Over the last several decades, the European Union (EU) and its member states have taken a significantly different approach to China with regard to developing the respective environments in which their airlines operate.
Before the EU liberalised the bloc’s aviation sector, there was limited competition between different European airlines and prices were high. The introduction of the EU internal air transport market in 1993 brought European air carriers under the supervision of the European Commission, and EU competition rules were applied, slashing the then widespread use of state aid. Frequencies and destinations also increased drastically, and the entrance of low-cost carriers into the EU market increased competition and drove down prices.
The increased air traffic in Europe pushed member states to optimise the operating environment for airlines by adhering to international standards regarding slot allocation procedures and air traffic management. Additionally, European airlines were incentivised through EU competition law and fiduciary responsibility to focus on profitability and sustainability of operations, transforming them from bloated drains on public resources into sustainable, thriving businesses in an industry that boosts European connectivity, growth and employment.
China’s aviation industry has developed quickly, but its airlines lack competitiveness due to an operating environment that is strikingly similar to that found in Europe prior to the 1993 reforms.
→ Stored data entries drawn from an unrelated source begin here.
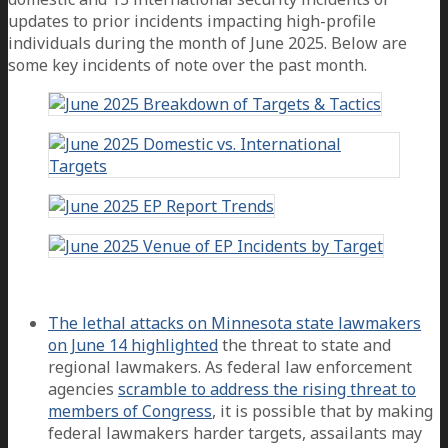
updates to prior incidents impacting high-profile
individuals during the month of June 2025. Below are
some key incidents of note over the past month.
The lethal attacks on Minnesota state lawmakers
on June 14 highlighted
the threat to state and
regional lawmakers. As federal law enforcement
agencies
scramble to address the rising threat to
members of Congress
, it is possible that by making
federal lawmakers harder targets, assailants may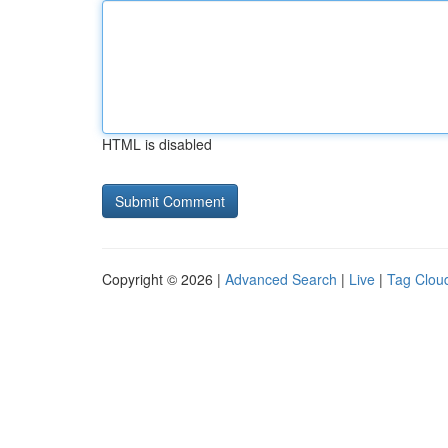
HTML is disabled
Copyright © 2026 |
Advanced Search
|
Live
|
Tag Clou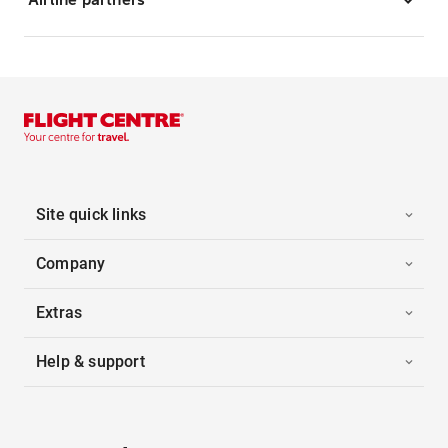
Site quick links
Company
Extras
Help & support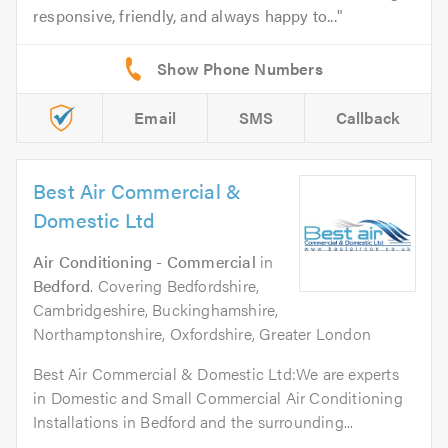
responsive, friendly, and always happy to...
Email
SMS
Callback
Best Air Commercial &
Domestic Ltd
Air Conditioning - Commercial
in
Bedford
. Covering Bedfordshire,
Cambridgeshire, Buckinghamshire,
Northamptonshire, Oxfordshire, Greater London
Best Air Commercial & Domestic Ltd:We are experts
in Domestic and Small Commercial Air Conditioning
Installations in Bedford and the surrounding...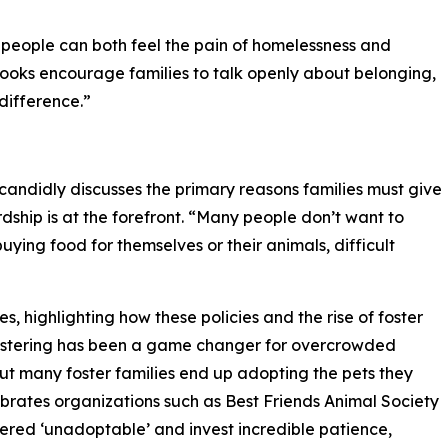
 people can both feel the pain of homelessness and
 books encourage families to talk openly about belonging,
difference.”
candidly discusses the primary reasons families must give
ship is at the forefront. “Many people don’t want to
uying food for themselves or their animals, difficult
ies, highlighting how these policies and the rise of foster
Fostering has been a game changer for overcrowded
but many foster families end up adopting the pets they
lebrates organizations such as Best Friends Animal Society
dered ‘unadoptable’ and invest incredible patience,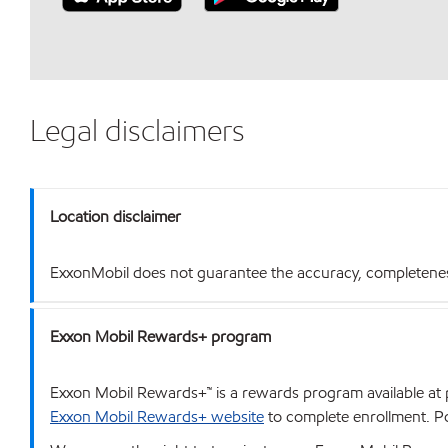
Legal disclaimers
Location disclaimer
ExxonMobil does not guarantee the accuracy, completeness o
Exxon Mobil Rewards+ program
Exxon Mobil Rewards+™ is a rewards program available at p
Exxon Mobil Rewards+ website
to complete enrollment. Poi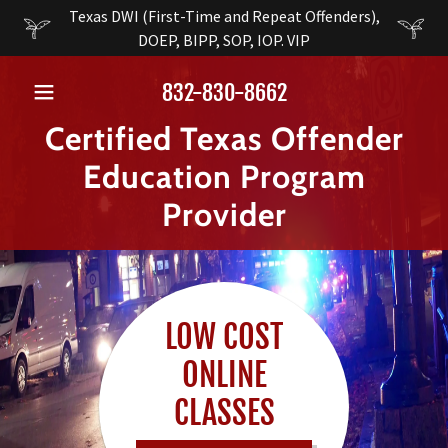
Texas DWI (First-Time and Repeat Offenders),
DOEP, BIPP, SOP, IOP. VIP
832-830-8662
Certified Texas Offender
Education Program
Provider
LOW COST
ONLINE
CLASSES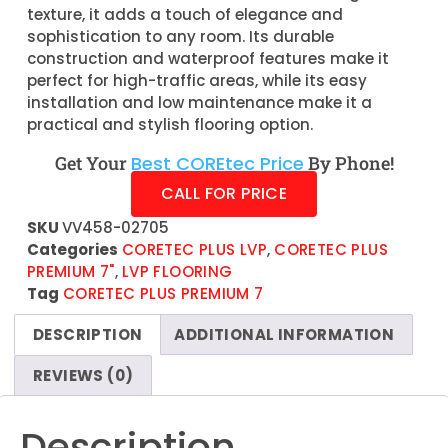
texture, it adds a touch of elegance and
sophistication to any room. Its durable
construction and waterproof features make it
perfect for high-traffic areas, while its easy
installation and low maintenance make it a
practical and stylish flooring option.
Get Your
Best COREtec Price
By Phone!
CALL FOR PRICE
SKU
VV458-02705
Categories
CORETEC PLUS LVP
,
CORETEC PLUS
PREMIUM 7"
,
LVP FLOORING
Tag
CORETEC PLUS PREMIUM 7
DESCRIPTION
ADDITIONAL INFORMATION
REVIEWS (0)
Description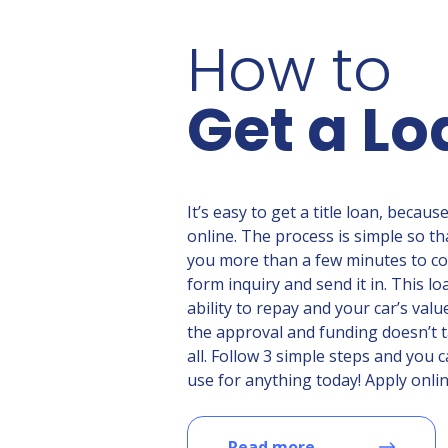
How to
Get a Lo
It’s easy to get a title loan, becaus
online. The process is simple so tha
you more than a few minutes to c
form inquiry and send it in. This l
ability to repay and your car’s valu
the approval and funding doesn’t t
all. Follow 3 simple steps and you
use for anything today! Apply onlin
Read more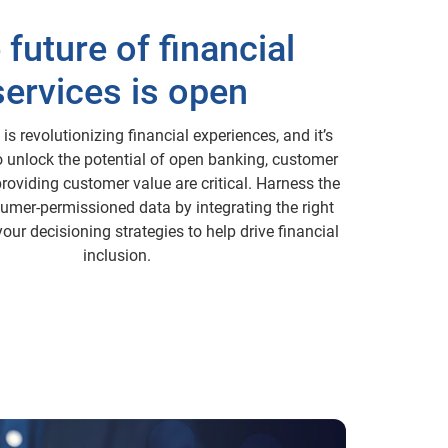
 future of financial
services is open
s revolutionizing financial experiences, and it’s
To unlock the potential of open banking, customer
providing customer value are critical. Harness the
umer-permissioned data by integrating the right
your decisioning strategies to help drive financial
inclusion.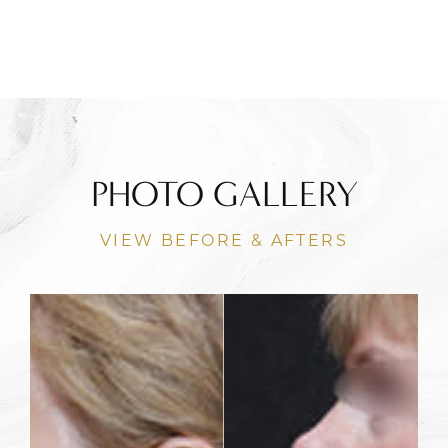
PHOTO GALLERY
VIEW BEFORE & AFTERS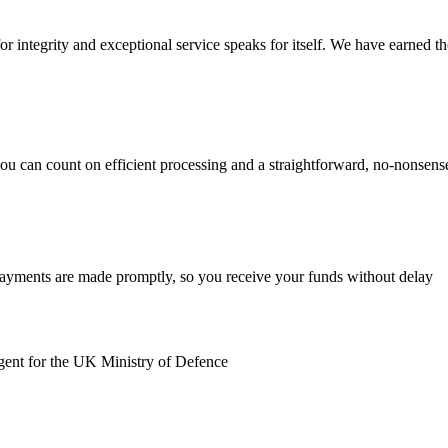
r integrity and exceptional service speaks for itself. We have earned the 
you can count on efficient processing and a straightforward, no-nonsen
payments are made promptly, so you receive your funds without delay
gent for the UK Ministry of Defence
While aviation cooperation between the EU and its member states and China has borne fruit by increasing connectivity and trade, in order to ensure global sustainability of the airline industry, their two respective models need to become more aligned.
Although China’s state-owned airlines were consolidated in 2002, making the country’s airline industry slightly less dependent on state-owned enterprises, it is still markedly different to the EU and United States’ industries. China’s model remains primarily orientated towards building scale and driving connectivity, rather than sustainable profitability.
In recent years, China has made progress in aligning its slot allocation and air traffic management practices with international standards. However, these standards are still not fully adhered to, and China’s airspace is mostly closed, as it remains under military control. In order to create a sustainable, open and competitive operating environment for both domestic and international airlines, more reforms are needed, especially in the areas of government financial support and competition.
In China, only international long-haul routes to and from either Beijing or Shanghai are profitable. Therefore, in order to attract investment and increase connectivity with other destinations in China, many local governments of smaller cities offer airlines financial support to open international routes. However, this subsidisation is failing to make these long-haul routes sufficiently profitable. More often than not, either because the subsidies are eventually withdrawn or because European airlines do not project a sustainable flow of income in subsequent years, flights to second- and third-tier Chinese cities end up being cancelled.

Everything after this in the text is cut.